No tests found for TfmPixel. To contribute a test please refer to this guide and this discussion.

Decorator for pixel tfm funcs.

func takes the pixel tensor and modifies it. The default order is 10 for such transforms.

class TfmCrop[source][test]

TfmCrop(func:Callable, order:Optional[int]=None) :: TfmPixel

No tests found for TfmCrop. To contribute a test please refer to this guide and this discussion.

Decorator for crop tfm funcs.

This is a special case of TfmPixel with order set to 99.
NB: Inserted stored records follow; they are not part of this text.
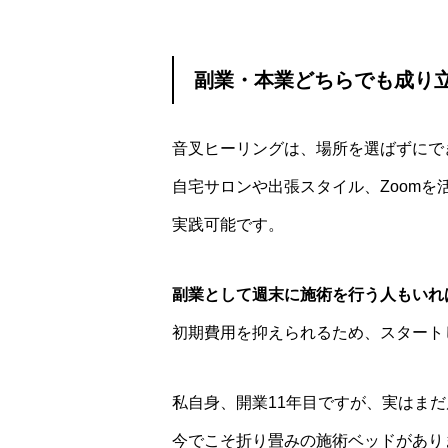
副業・本業どちらでも成り
音叉ヒーリングは、場所を選ばずにで
自宅サロンや出張スタイル、Zoom
実践可能です。
副業として週末に施術を行う人もいれ
初期費用を抑えられるため、スタート
私自身、開業11年目ですが、実はま
今でこそ折り畳みの施術ベッドがあり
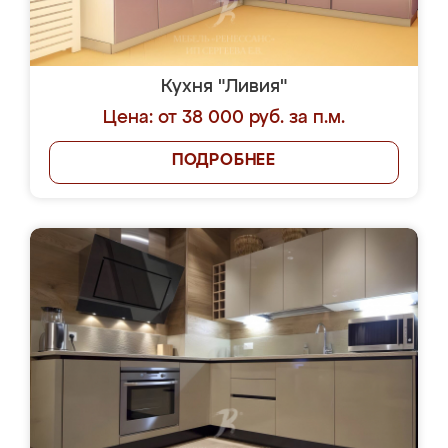
Кухня "Ливия"
Цена: от 38 000 руб. за п.м.
ПОДРОБНЕЕ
Internal functions of the Image classes

All the Image classes have the same internal functions that deal with data augmentation.

affine[source][test]

affine(func:AffineFunc, *args, **kwargs) → Image

No tests found for affine. To contribute a test please refer to this guide and this discussion.

Equivalent to image.affine_mat = image.affine_mat @ func().

clone[source][test]

clone()

No tests found for clone. To contribute a test please refer to this guide and this discussion.

Mimic the behavior of torch.clone for Image objects.

coord[source][test]

coord(func:Callable[FlowField, ArgStar, KWArgs, Tensor], *args, **kwargs) → Image

No tests found for coord. To contribute a test please refer to this guide and this discussion.

Equivalent to image.flow = func(image.flow, image.size).

lighting[source][test]

lighting(func:LightingFunc, *args:Any, **kwargs:Any)

No tests found for lighting. To contribute a test please refer to this guide and this discussion.

Equivalent to image = sigmoid(func(logit(image))).

pixel[source][test]

pixel(func:LightingFunc, *args, **kwargs) → Image

No tests found for pixel. To contribute a test please refer to this guide and this discussion.

Equivalent to image.px = func(image.px).

refresh[source][test]

refresh()

No tests found for refresh. To contribute a test please refer to this guide and this discussion.

Apply any logit, flow, or affine transfers that have been sent to the Image.

resize[source][test]

resize(size:Union[int, TensorImageSize]) → Image

Tests found for resize:

  • pytest -sv tests/test_vision_image.py::test_image_resize_same_size_shortcut [source]

To run tests please refer to this guide.

Resize the image to size, size can be a single int.

save[source][test]

save(fn:PathOrStr)

No tests found for save. To contribute a test please refer to this guide and this discussion.

Save the image to fn.

class FlowField[source][test]

FlowField(size:Tuple[int, int], flow:Tensor)

No tests found for FlowField. To contribute a test please refer to this guide and this discussion.

Wrap together some coords flow with a size.